> **Directions**: The answer must consist of every line from the entries that holds the word "Spitra".

> **Extracted entries**:
━━━━━━
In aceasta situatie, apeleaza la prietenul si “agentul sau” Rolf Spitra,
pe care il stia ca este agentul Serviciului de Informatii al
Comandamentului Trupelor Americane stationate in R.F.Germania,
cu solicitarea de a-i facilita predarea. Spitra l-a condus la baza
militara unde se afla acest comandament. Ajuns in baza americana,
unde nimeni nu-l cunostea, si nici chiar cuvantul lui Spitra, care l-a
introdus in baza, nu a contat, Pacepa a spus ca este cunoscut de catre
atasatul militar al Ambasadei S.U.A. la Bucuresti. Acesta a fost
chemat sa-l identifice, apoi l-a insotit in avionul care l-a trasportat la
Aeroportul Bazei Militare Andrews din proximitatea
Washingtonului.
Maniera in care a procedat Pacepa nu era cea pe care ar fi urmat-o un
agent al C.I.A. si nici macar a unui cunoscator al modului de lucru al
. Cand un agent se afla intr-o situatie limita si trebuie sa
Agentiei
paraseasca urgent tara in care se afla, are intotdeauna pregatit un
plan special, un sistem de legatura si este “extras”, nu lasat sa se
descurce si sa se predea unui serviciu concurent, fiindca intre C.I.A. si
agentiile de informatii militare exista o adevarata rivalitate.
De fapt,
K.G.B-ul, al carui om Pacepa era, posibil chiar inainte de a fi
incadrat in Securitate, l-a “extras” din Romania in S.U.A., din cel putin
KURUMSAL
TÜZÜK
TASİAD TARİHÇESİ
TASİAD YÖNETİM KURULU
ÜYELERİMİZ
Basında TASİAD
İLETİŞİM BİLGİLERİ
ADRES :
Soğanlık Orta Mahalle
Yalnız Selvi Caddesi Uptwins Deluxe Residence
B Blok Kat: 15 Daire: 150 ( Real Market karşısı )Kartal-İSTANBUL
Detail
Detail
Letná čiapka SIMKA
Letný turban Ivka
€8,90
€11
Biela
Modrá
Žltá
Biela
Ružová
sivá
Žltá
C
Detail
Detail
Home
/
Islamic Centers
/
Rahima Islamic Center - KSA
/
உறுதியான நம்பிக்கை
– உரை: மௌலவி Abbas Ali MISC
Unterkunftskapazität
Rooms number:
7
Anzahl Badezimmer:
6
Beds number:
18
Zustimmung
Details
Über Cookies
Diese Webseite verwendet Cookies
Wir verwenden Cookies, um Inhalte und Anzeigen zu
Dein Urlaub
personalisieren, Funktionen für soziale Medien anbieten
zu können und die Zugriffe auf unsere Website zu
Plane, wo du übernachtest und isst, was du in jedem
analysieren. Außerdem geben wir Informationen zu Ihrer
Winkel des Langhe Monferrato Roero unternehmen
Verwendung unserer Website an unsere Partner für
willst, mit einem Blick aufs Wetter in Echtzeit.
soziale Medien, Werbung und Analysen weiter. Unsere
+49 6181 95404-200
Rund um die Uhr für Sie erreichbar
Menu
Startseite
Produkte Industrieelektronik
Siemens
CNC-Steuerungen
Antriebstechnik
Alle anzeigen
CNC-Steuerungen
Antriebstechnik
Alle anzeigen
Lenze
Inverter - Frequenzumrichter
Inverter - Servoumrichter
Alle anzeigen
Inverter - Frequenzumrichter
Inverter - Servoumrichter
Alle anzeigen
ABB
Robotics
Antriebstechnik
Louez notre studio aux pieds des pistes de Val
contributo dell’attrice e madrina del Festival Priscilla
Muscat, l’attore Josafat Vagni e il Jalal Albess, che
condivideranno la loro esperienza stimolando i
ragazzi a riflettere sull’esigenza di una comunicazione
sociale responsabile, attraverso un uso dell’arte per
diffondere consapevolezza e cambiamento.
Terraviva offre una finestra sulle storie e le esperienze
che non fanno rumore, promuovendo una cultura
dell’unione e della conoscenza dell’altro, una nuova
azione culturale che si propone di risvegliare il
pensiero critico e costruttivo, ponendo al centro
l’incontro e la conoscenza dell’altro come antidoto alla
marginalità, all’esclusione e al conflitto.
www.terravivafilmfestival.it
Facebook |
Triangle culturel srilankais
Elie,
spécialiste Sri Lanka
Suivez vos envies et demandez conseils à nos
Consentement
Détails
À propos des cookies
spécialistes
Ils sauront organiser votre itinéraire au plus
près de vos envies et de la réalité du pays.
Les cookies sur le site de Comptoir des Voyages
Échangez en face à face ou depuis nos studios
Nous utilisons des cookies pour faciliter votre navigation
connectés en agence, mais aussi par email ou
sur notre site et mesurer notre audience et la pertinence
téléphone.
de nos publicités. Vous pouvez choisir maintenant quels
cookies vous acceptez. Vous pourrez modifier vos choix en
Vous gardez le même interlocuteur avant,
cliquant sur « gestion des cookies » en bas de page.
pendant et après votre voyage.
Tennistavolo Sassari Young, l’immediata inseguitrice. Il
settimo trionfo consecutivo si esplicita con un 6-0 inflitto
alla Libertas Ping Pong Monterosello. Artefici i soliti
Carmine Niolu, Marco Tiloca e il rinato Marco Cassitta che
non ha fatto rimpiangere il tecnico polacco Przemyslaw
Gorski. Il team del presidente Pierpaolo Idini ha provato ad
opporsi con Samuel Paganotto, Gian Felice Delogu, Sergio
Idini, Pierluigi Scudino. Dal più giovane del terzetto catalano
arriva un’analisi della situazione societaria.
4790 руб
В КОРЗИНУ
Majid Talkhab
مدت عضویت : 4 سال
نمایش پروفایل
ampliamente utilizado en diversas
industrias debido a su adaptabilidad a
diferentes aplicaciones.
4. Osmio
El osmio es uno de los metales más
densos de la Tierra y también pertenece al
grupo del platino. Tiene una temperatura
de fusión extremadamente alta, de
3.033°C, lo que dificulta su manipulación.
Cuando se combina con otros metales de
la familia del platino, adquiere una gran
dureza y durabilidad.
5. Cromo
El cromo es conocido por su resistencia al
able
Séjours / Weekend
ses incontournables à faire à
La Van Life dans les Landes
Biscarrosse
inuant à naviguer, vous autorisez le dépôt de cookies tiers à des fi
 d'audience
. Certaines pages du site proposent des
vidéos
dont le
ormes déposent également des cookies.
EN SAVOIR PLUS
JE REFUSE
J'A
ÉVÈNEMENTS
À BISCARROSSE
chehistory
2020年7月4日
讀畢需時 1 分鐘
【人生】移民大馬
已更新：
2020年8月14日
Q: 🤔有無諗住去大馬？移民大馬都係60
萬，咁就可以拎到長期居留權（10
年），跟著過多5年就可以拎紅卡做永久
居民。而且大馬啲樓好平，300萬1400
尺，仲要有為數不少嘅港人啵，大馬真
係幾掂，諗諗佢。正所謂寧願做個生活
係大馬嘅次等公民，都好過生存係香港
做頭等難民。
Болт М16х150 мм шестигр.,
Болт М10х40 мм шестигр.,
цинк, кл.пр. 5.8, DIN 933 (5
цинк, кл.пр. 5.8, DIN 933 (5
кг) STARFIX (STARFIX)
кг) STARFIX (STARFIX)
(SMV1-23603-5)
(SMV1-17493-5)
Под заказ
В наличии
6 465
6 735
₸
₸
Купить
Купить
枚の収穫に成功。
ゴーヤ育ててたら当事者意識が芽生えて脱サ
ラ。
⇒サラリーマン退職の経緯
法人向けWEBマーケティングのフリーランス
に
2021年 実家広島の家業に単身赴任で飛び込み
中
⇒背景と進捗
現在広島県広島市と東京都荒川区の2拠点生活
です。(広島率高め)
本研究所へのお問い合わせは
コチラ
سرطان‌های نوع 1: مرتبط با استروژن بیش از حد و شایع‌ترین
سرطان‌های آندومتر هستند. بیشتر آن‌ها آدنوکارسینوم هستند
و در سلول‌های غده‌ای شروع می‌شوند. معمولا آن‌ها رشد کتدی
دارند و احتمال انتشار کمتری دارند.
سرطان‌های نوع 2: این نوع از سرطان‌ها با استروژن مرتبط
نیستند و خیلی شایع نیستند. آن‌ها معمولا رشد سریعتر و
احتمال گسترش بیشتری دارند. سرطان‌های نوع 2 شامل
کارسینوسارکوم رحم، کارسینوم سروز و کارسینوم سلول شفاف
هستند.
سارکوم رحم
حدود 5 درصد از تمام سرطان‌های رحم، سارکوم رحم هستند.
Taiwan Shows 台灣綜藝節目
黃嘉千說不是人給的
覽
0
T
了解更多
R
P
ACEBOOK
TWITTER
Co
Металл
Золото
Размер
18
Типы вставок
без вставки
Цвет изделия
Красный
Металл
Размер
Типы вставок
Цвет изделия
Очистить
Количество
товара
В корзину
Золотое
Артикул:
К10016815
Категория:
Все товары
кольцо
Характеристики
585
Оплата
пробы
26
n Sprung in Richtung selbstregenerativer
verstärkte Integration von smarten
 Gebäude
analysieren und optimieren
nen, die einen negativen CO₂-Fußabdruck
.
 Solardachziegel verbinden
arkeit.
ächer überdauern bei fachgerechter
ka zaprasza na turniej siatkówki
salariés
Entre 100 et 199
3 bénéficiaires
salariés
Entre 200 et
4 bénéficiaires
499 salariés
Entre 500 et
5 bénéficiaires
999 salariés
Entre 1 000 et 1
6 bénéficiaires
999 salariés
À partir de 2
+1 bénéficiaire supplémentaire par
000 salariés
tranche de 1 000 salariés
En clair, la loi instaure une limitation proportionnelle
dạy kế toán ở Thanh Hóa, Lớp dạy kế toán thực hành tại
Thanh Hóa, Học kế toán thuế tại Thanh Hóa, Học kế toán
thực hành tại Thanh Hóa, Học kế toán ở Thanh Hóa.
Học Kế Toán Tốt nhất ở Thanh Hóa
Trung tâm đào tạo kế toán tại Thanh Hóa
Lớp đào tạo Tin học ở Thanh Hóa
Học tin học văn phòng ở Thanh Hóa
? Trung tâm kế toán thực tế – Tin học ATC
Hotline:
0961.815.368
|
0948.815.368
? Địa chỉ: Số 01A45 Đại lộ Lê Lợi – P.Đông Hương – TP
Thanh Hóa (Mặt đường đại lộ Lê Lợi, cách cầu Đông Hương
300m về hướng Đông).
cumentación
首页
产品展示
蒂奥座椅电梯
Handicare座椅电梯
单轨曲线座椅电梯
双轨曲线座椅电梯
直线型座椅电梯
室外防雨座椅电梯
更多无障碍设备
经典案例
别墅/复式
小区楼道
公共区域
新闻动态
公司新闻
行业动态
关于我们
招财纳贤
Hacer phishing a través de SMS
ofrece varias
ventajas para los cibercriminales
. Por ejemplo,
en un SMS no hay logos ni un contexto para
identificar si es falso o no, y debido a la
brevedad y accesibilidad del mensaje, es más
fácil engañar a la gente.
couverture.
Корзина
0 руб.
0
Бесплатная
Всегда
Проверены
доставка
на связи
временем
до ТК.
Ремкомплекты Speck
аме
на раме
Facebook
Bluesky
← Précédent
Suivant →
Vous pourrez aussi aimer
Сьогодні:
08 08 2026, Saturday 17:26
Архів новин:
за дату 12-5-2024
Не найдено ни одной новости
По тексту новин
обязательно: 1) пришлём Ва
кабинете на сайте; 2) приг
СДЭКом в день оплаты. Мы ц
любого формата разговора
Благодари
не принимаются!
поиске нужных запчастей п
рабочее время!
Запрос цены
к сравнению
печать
━━━━━━
> **Solution to this problem**:
In aceasta situatie, apeleaza la prietenul si “agentul sau” Rolf Spitra,
cu solicitarea de a-i facilita predarea. Spitra l-a condus la baza
unde nimeni nu-l cunostea, si nici chiar cuvantul lui Spitra, care l-a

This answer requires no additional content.